Are "government job" a dirty word to you....
Yes. Not that it applies to all government jobs, but it does apply to a lot of them. Clearly, the DOGE is exposing no small number of meaningless jobs that were handed out to buddies as "consultants". And my own experience working for the better part of a year with the Dept of Energy showed me how inefficient and redundant such outfits can be. You park the government truck and rent a car because that cuts the apparent fuel use down as mandated by higher ups. You have the smallest drill rig drill the deepest hole because the lead driller had 11 years' experience, while the larger rig that was hired deliberately to drill that deeper hole "only" had 8 years of experience.

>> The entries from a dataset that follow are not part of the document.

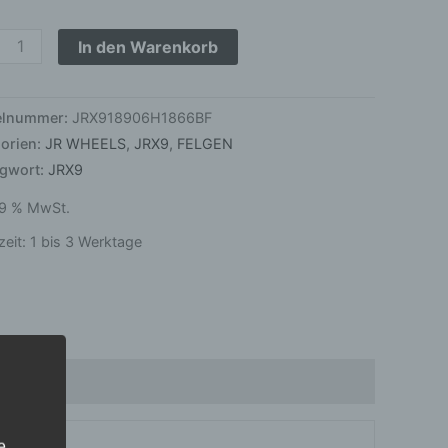
4.3
In den Warenkorb
k
ge
kelnummer:
JRX918906H1866BF
orien:
JR WHEELS
,
JRX9
,
FELGEN
agwort:
JRX9
 19 % MwSt.
zeit:
1 bis 3 Werktage
e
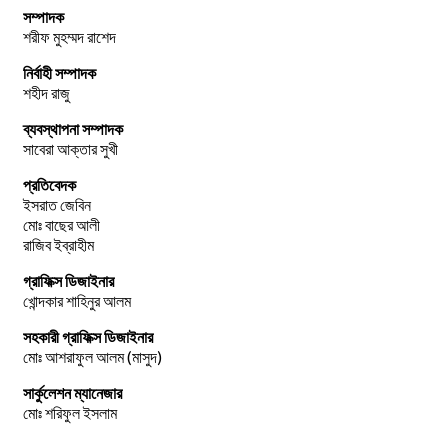
সম্পাদক
শরীফ মুহম্মদ রাশেদ
নির্বাহী সম্পাদক
শহীদ রাজু
ব্যবস্থাপনা সম্পাদক
সাবেরা আক্তার সুখী
প্রতিবেদক
ইসরাত জেবিন
মোঃ বাছের আলী
রাজিব ইব্রাহীম
গ্রাফিক্স ডিজাইনার
খোন্দকার শাহিনুর আলম
সহকারী গ্রাফিক্স ডিজাইনার
মোঃ আশরাফুল আলম (মাসুদ)
সার্কুলেশন ম্যানেজার
মোঃ শরিফুল ইসলাম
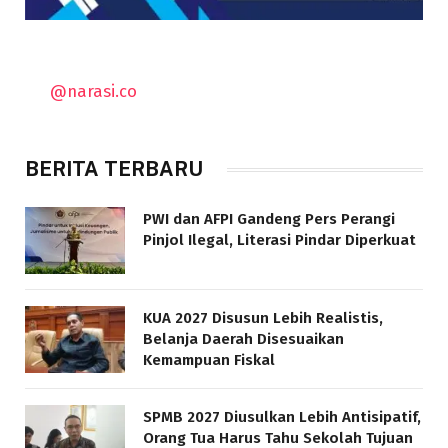
@narasi.co
BERITA TERBARU
PWI dan AFPI Gandeng Pers Perangi
Pinjol Ilegal, Literasi Pindar Diperkuat
KUA 2027 Disusun Lebih Realistis,
Belanja Daerah Disesuaikan
Kemampuan Fiskal
SPMB 2027 Diusulkan Lebih Antisipatif,
Orang Tua Harus Tahu Sekolah Tujuan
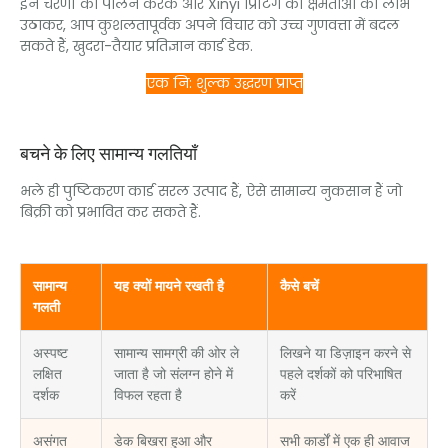
इन चरणों का पालन करके और Xinyi प्रिंटिंग की क्षमताओं का लाभ
उठाकर, आप कुशलतापूर्वक अपने विचार को उच्च गुणवत्ता में बदल
सकते हैं, खुदरा-तैयार प्रतिज्ञान कार्ड डेक.
एक नि: शुल्क उद्धरण प्राप्त
बचने के लिए सामान्य गलतियाँ
भले ही पुष्टिकरण कार्ड सरल उत्पाद हैं, ऐसे सामान्य नुकसान हैं जो
बिक्री को प्रभावित कर सकते हैं.
सामान्य
यह क्यों मायने रखती है
कैसे बचें
गलती
अस्पष्ट
सामान्य सामग्री की ओर ले
लिखने या डिज़ाइन करने से
लक्षित
जाता है जो संलग्न होने में
पहले दर्शकों को परिभाषित
दर्शक
विफल रहता है
करें
असंगत
डेक बिखरा हुआ और
सभी कार्डों में एक ही आवाज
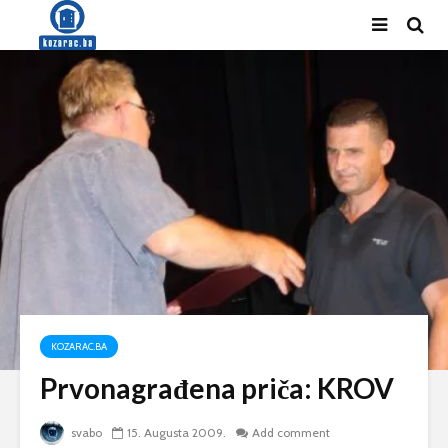
KOZARAC.BA
Prvonagrađena priča: KROV
svabo
15. Augusta 2009.
Add comment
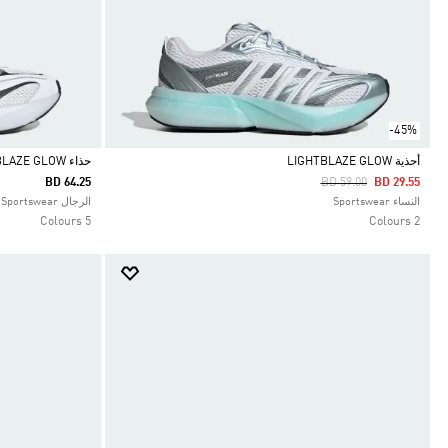
-45%
أحذية LIGHTBLAZE GLOW
حذاء LIGHTBLAZE GLOW
Price Reduced From
To
BD 64.25
BD 59.00
BD 29.55
Selected
Selected
النساء Sportswear
الرجال Sportswear
5 Colours
2 Colours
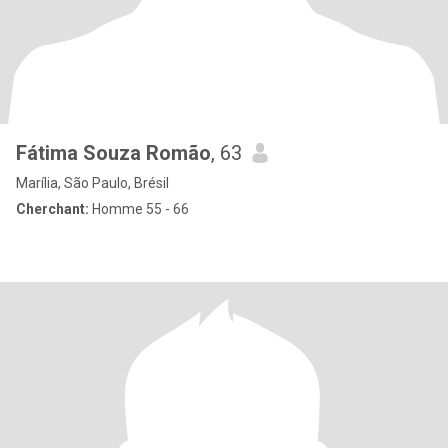
Fátima Souza Romão
, 63
Marília, São Paulo, Brésil
Cherchant:
Homme 55 - 66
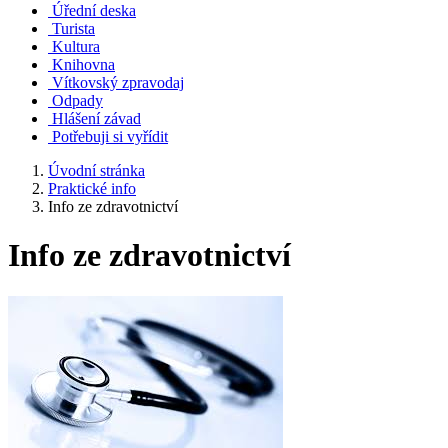
Úřední deska
Turista
Kultura
Knihovna
Vítkovský zpravodaj
Odpady
Hlášení závad
Potřebuji si vyřídit
Úvodní stránka
Praktické info
Info ze zdravotnictví
Info ze zdravotnictví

In doing so, they broke the derrick and created an extremely hazardous situation for all of us on the rig. And a huge repair bill which the taxpayers got to pick up.
Dairy barns here had to be certified by the health department to call a barn "grade A" (that's drinking milk vs Grade C - "commercial" milk used in canned condensed milk or dry powdered milk). Inspectors came by upon occasion. But because the milk company sold some small amount of milk to Texas, a Texas inspector had to come by every 3 months or so. They couldn't take the word of the local county inspectors. Apparently, Texas didn't think Arky health department workers knew squat about milk??? So, someone drove 300 miles to the county and inspected 20 or so barns a day until they covered them all. Oklahoma OTOH were fine using the Arkansas Health Dept. findings.
When I applied for a sanitarian license under my geological license (which was explicitly allowed) the county sanitarians discouraged me and argued I didn't have enough experience to do perk tests and soil morph tests (I did them with an engineering firm) and the reason was that the salaried sanitarians had a huge cottage business of doing those after hours for $200 a pop and were alarmed I might take some of their work. I primarily wanted it to install monitoring wells. Finally had a chance to sell my drill rig for a large profit and things were picking back up in the patch. So, I sold the rig.
Fed Gov. used to have a rule that you could not sell a car or truck unless it had 50,000 miles or more on it. They had lemons that were in the shop and costing thousands of dollars and couldn't sell. I was at a society meeting with the state geologist - nice guy, good geologist and he was telling me that they came from Little Rock to Ft. Smith in a vehicle with 250,000 miles on it and they cannot get it replaced because the state cannot understand why a field vehicle that they take into off-road situations frequently cannot be an electric car or a hybrid Prius. So, the money is "there" for a new vehicle but they have to keep the old one so they can actually do field work. Likewise, they are budgeted $300,000 for a new sample library but haven't been approved for any building. The old library is just a barn, it leaks like a sieve and has since I was there 20 years ago and is frequently broken into even with cameras. And it is on the south side of Little Rock while the offices are in N. Little Rock across the river 10 miles away.
A classmate of my brother ran a C store for many years. But his monitoring well indicated a leak. The tank didn't indicate one, but the state pitched in $50,000 and he replaced all the tanks, borrowed money only to have more fuel show up in the wells. The state shut him down, bankrupted the guy at age 65. Bank sells the store still operating today. OOPSY DOOPSY.... Turned out the state finally traced the fuel to a leak in an above ground DIESEL tank on CITY PROPERTY about 300 yards away. And
the city knew the tank leaked but used it anyway. The C store did not sell diesel in the first place. And Max couldn't sue the city.
The old city courthouse has a flat roof which had been a PITA for years leaking. So, they decided to rebuild the roof with a pitched roof. But the cost was going to run a little over $50,000. State requirement. HAD to be architectural plans and bids. So, an architect was hired. His cost? $50,000. The final cost of the roof? About $225,000.
Chicago's mayor a few years ago promoted a "census cowboy" to ride a horse through the south side of town and promote the census in areas where compliance was low.
https://www.nbcchicago.com/news/local/who-is-chicagos-census-cowboy/2305040/
Do I need to go on with the incompetence of governance? And the apparent disinterest that government employees have in watching out for the taxpayer's dollars?